1. The diagnoses are stored in the data set _breast_cancer_wisconsin_experts_. 
    1. Load the data into python. 
    2. How many cases are benign and how many are malignant?
    3. Append the diagnosis data to your main data frame.
2. To evaluate the performance of our cluster analysis, we want to compare the cluster assignments with the actual diagnosis. Therefore, calculate a crosstab and discuss the result.
3. We now want to train a model that might predict the nature of future cancer cases. 
    1. Using the KNN algorithm, start with a 1-Neighbor model.
    2. Plot the confusion matrix.
    3. Print the classification report. Interpret _precision_, _recall_ and _accuracy_. What is your opinion on the size of these values?
4. We should further check, whether it is better to use more than one neighbor. 
    1. Write a loop that trains models with a range of neighbors from 1 to 100.
    2. For each model, calculate the accuracy score, the precision score and the recall score and append them each to a respective list. You can load the precision with `from sklearn.metrics import precision_score` and the recall with `from sklearn.metrics import recall_score`.
    3. Create a graph that show how accuracy, precision and recall change with the number of neighbors.
    4. To be able to make predictions, we have to decide for a model. For what number of neighbors do you decide? Therefore also consider the following question: in the case of detecting malignant cancer, which value would you rather maximize - precision or recall?
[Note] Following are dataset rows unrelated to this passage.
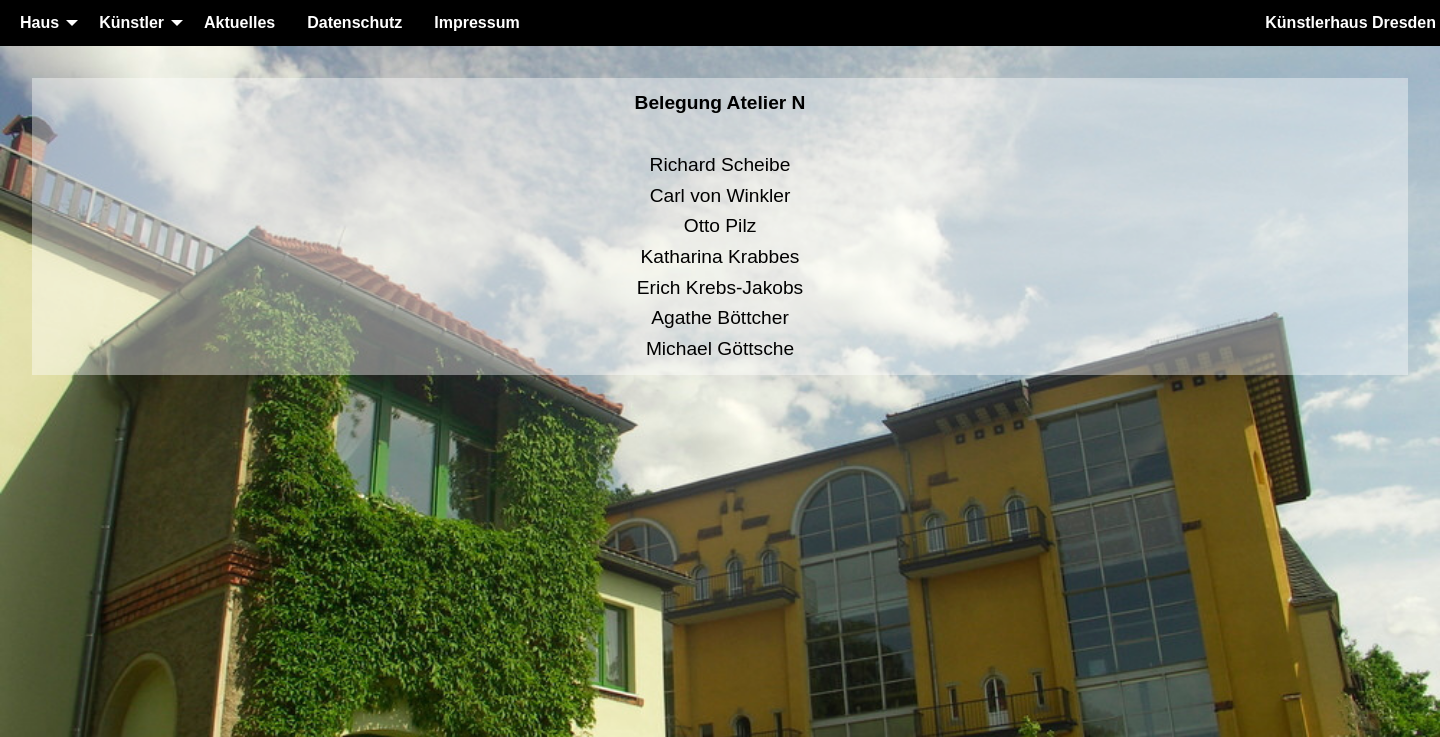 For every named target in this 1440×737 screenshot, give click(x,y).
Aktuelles (239, 22)
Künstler (131, 22)
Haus (39, 22)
5. Continue with your preferred neighbor solution and train you final model.
6. We are now able to try and predict the type of cancer for new cases. Load the data set _breast_cancer_wisconsin_newdata.csv_ that contains 10 new cases with unknown diagnosis. Using the trained model, predict the type of cancer. Do not forget to standardize the new data accordingly.

### WELL DONE!!! 
### You finished the first part of the extensive training exercise. You are able to apply cluster analaysis and principal component analysis to large and complex data and to train a first simple machine learning model to make predictions.